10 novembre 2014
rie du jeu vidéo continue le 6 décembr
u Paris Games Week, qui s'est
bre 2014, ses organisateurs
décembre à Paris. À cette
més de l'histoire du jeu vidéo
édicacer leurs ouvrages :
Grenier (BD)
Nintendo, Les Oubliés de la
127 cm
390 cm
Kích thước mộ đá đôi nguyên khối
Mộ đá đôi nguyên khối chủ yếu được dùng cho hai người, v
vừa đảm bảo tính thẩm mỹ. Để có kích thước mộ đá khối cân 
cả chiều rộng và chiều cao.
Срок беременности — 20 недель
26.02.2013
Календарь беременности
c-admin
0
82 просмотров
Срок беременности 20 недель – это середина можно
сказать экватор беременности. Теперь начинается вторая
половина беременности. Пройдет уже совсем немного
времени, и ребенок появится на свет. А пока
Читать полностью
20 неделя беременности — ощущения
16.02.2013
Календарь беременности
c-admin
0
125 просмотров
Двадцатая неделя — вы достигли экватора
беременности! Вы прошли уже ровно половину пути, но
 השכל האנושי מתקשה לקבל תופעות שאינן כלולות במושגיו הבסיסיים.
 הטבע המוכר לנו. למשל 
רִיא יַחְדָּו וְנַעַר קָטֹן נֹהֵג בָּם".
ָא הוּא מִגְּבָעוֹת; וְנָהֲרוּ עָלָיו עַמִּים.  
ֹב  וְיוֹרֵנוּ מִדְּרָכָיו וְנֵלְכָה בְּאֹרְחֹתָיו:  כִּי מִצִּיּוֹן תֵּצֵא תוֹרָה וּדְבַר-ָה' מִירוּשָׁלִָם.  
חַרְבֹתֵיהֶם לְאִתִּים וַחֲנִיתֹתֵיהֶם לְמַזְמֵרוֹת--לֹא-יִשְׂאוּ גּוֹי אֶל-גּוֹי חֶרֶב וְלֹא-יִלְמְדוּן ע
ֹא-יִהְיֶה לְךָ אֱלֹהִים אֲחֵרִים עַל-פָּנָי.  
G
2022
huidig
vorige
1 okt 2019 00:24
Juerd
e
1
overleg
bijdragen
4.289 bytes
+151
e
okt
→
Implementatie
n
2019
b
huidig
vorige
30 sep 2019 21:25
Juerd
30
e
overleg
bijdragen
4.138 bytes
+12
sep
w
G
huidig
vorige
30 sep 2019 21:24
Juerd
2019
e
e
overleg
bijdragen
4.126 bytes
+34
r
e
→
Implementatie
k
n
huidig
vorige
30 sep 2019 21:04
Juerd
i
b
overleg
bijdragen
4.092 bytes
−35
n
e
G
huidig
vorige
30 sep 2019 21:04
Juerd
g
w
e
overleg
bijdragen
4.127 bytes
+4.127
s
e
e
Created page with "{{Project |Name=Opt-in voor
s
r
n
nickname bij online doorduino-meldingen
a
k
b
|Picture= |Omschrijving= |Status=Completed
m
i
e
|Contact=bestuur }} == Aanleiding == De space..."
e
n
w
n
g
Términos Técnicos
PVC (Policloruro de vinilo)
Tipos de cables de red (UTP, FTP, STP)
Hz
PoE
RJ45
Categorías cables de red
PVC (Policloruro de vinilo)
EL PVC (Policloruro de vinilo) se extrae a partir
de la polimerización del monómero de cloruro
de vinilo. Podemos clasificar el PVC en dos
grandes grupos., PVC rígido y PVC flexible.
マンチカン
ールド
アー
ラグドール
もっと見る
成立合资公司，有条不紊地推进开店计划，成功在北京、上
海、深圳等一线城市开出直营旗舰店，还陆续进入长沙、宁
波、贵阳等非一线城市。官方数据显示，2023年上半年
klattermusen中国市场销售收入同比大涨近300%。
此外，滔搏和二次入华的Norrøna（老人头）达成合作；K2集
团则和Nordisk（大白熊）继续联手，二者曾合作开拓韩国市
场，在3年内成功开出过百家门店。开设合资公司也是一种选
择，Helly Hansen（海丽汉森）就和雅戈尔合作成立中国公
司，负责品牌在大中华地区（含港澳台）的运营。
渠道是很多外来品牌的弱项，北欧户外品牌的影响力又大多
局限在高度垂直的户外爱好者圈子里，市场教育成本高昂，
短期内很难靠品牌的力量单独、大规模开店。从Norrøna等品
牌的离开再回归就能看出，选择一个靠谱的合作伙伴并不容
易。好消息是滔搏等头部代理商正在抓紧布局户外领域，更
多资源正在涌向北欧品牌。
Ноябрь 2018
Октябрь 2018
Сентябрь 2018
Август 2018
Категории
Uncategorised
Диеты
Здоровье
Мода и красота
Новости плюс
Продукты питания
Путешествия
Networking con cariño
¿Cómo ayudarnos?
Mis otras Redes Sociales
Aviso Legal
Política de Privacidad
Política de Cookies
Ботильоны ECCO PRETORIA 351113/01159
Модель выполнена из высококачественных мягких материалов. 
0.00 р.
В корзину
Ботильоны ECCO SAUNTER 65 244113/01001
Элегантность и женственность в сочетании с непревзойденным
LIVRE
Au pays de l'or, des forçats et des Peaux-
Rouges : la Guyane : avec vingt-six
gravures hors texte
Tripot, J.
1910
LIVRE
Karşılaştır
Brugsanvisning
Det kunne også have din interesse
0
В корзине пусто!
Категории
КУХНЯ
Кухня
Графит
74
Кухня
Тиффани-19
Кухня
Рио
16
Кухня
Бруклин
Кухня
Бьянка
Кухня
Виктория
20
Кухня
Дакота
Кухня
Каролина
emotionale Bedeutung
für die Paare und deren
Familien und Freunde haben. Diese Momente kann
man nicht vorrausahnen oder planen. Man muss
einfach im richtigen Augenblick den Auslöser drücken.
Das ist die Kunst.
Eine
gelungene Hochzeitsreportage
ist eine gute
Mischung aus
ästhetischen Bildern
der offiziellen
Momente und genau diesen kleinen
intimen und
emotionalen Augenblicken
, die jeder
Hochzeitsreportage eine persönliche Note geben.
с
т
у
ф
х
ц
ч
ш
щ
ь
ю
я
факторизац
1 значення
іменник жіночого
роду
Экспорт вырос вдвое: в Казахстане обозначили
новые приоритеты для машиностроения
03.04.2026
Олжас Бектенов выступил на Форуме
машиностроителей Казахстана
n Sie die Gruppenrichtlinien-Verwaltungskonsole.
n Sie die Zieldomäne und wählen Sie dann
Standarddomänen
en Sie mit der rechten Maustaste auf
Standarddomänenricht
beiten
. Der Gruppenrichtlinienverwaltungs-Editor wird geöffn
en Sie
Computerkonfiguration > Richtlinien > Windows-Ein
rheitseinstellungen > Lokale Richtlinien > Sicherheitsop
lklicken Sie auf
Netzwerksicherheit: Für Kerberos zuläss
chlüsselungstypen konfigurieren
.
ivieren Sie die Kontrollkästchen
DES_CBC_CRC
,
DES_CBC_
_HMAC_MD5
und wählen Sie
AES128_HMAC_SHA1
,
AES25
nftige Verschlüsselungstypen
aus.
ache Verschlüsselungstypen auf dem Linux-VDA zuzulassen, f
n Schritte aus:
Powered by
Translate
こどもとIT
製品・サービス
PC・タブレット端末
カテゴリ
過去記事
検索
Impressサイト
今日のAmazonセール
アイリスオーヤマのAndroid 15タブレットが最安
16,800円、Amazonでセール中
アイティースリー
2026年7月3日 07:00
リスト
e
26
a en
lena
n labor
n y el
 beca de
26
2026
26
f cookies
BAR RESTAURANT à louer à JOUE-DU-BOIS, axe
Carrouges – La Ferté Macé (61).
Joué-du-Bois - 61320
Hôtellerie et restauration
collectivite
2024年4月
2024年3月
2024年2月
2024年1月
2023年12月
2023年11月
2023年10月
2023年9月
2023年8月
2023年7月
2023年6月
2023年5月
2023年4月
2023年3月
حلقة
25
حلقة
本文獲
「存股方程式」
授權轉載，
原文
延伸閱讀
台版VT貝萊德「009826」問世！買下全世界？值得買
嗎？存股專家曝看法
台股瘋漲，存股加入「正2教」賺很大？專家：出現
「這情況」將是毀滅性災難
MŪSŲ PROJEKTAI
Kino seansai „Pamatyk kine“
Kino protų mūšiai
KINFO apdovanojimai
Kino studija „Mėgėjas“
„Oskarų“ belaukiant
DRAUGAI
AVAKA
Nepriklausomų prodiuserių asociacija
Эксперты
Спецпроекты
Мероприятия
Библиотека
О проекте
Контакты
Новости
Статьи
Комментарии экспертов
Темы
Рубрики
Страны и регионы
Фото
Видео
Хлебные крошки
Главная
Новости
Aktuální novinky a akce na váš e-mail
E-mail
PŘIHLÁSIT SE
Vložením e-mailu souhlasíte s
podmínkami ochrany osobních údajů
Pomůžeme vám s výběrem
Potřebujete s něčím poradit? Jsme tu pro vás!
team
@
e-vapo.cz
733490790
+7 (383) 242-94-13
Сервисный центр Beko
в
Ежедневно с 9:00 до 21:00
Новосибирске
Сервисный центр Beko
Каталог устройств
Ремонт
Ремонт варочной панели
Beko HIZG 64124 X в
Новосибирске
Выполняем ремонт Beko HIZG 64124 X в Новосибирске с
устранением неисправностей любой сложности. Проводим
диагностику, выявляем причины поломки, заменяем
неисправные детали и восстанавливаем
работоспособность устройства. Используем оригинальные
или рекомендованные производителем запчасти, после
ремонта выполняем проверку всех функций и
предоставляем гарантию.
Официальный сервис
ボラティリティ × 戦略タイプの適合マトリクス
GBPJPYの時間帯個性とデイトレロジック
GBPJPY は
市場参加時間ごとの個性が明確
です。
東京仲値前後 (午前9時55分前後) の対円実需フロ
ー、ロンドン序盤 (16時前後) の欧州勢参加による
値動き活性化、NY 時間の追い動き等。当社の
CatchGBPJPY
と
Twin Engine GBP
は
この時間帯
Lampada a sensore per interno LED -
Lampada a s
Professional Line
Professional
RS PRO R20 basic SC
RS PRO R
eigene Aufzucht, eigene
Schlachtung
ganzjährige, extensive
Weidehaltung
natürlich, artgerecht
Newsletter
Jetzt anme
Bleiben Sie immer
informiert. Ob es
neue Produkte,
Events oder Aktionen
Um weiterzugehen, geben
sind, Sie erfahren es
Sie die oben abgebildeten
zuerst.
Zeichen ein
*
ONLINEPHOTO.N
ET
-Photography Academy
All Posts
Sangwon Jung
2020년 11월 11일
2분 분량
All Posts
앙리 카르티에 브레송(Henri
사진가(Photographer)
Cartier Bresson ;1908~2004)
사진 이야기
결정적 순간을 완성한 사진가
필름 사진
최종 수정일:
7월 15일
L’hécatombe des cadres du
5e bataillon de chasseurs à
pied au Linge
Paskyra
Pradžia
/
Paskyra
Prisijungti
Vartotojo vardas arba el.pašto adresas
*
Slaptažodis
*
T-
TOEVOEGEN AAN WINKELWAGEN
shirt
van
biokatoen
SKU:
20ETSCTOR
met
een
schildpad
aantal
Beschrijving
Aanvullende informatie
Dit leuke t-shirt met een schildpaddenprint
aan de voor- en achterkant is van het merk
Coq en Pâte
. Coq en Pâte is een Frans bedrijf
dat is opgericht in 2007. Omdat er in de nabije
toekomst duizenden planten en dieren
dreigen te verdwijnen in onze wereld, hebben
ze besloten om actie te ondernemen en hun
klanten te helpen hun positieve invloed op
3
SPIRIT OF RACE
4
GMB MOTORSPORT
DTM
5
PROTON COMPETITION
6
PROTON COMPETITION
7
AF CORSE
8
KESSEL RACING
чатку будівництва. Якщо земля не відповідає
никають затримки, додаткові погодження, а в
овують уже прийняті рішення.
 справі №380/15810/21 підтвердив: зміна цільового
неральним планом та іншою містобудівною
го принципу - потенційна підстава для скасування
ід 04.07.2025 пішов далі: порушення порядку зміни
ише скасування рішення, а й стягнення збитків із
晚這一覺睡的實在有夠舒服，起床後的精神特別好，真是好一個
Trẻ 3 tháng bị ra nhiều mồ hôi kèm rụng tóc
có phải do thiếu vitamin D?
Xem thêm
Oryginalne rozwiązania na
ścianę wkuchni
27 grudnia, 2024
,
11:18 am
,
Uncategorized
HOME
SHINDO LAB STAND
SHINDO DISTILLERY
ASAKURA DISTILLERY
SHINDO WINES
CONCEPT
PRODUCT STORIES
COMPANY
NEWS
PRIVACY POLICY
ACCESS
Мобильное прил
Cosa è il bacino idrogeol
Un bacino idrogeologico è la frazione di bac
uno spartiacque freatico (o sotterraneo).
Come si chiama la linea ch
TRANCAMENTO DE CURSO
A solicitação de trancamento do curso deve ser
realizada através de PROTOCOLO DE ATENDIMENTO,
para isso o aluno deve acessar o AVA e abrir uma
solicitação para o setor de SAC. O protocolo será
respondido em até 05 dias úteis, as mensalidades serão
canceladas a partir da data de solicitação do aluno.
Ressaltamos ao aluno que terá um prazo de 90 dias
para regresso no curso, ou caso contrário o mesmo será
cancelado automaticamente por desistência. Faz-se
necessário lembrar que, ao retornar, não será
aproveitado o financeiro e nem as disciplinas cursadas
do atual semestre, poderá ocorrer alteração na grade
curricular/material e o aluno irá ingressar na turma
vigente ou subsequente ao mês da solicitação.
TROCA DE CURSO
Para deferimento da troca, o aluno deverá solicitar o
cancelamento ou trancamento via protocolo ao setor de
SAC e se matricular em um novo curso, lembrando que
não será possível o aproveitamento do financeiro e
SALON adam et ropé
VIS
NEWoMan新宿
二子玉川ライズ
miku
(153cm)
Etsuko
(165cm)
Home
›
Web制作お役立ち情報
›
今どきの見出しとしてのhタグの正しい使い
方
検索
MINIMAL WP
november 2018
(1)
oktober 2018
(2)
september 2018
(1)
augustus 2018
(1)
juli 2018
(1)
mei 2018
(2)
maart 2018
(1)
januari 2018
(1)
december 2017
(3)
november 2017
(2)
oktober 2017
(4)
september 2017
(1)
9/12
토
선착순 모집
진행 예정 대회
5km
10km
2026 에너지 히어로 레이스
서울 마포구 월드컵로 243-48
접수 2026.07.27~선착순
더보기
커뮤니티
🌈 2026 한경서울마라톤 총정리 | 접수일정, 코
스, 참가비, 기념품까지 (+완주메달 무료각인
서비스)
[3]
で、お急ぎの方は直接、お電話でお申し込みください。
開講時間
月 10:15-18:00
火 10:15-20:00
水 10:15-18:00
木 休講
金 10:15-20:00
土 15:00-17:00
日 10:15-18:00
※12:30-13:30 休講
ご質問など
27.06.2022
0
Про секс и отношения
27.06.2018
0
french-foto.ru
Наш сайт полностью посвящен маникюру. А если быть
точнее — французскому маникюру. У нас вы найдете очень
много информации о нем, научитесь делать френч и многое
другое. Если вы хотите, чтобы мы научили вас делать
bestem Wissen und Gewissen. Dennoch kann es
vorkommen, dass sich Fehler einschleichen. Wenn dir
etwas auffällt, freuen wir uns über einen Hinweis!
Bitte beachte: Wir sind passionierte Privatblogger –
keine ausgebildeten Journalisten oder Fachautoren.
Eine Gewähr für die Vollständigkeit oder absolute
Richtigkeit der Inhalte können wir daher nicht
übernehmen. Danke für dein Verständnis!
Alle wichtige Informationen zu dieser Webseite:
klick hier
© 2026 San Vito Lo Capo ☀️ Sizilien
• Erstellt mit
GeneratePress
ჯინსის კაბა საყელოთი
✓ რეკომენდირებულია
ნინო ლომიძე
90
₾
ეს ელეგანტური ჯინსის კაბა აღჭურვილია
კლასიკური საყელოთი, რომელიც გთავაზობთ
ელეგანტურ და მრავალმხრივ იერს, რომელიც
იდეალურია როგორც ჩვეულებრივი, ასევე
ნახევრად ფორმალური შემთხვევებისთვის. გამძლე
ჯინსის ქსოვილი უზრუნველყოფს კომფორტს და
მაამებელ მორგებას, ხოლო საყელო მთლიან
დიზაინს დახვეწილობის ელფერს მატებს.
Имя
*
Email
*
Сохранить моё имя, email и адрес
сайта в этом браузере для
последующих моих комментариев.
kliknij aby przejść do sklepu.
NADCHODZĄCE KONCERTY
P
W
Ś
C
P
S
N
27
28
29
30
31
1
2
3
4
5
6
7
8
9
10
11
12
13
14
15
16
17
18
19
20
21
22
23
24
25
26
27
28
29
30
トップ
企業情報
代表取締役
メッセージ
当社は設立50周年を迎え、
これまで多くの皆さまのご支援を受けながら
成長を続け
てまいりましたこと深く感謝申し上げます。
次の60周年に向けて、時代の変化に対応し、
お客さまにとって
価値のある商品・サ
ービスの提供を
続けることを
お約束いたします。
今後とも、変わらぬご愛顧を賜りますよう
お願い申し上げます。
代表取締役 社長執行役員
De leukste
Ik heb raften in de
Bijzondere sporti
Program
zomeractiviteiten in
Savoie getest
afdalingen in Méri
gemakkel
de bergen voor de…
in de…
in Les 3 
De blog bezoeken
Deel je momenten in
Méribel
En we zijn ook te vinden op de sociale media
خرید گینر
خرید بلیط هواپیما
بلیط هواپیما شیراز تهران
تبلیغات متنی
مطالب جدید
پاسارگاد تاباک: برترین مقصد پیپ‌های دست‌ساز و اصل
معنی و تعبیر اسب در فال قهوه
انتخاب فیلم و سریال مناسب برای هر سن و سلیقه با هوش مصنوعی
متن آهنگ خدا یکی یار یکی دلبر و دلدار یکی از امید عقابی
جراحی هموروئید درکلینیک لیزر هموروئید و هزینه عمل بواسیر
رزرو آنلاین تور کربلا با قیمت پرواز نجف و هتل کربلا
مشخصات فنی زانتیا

What to produce:
Show all lines of the material in which the word "Beko" can be found.

Your solution:
Сервисный центр Beko
Сервисный центр Beko
Beko HIZG 64124 X в
Выполняем ремонт Beko HIZG 64124 X в Новосибирске с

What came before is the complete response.